Dichelus parentalis

Scientific classification
- Kingdom: Animalia
- Phylum: Arthropoda
- Class: Insecta
- Order: Coleoptera
- Suborder: Polyphaga
- Infraorder: Scarabaeiformia
- Family: Scarabaeidae
- Genus: Dichelus
- Species: D. parentalis
- Binomial name: Dichelus parentalis (Péringuey, 1902)
- Synonyms: Heterochelus parentalis Péringuey, 1902;

= Dichelus parentalis =

- Genus: Dichelus
- Species: parentalis
- Authority: (Péringuey, 1902)
- Synonyms: Heterochelus parentalis Péringuey, 1902

Species of beetle

Dichelus parentalis is a species of beetle of the family Scarabaeidae. It is found in South Africa (Western Cape).

== Description ==
Adults reach a length of about 6 mm. They are very similar to Dichelus timidus.
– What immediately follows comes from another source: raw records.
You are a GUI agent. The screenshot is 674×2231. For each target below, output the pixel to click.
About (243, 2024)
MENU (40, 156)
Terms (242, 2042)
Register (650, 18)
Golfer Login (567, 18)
The sculpture and vestiture of the head and pronotum are the same, but the elytra are redder (but also slightly infuscate behind), very rugose, and have similar appressed sub-squamiform hairs turning to yellow scales on the apical margin. The propygidium and pygidium are clothed with dense sub-lanuginose scales.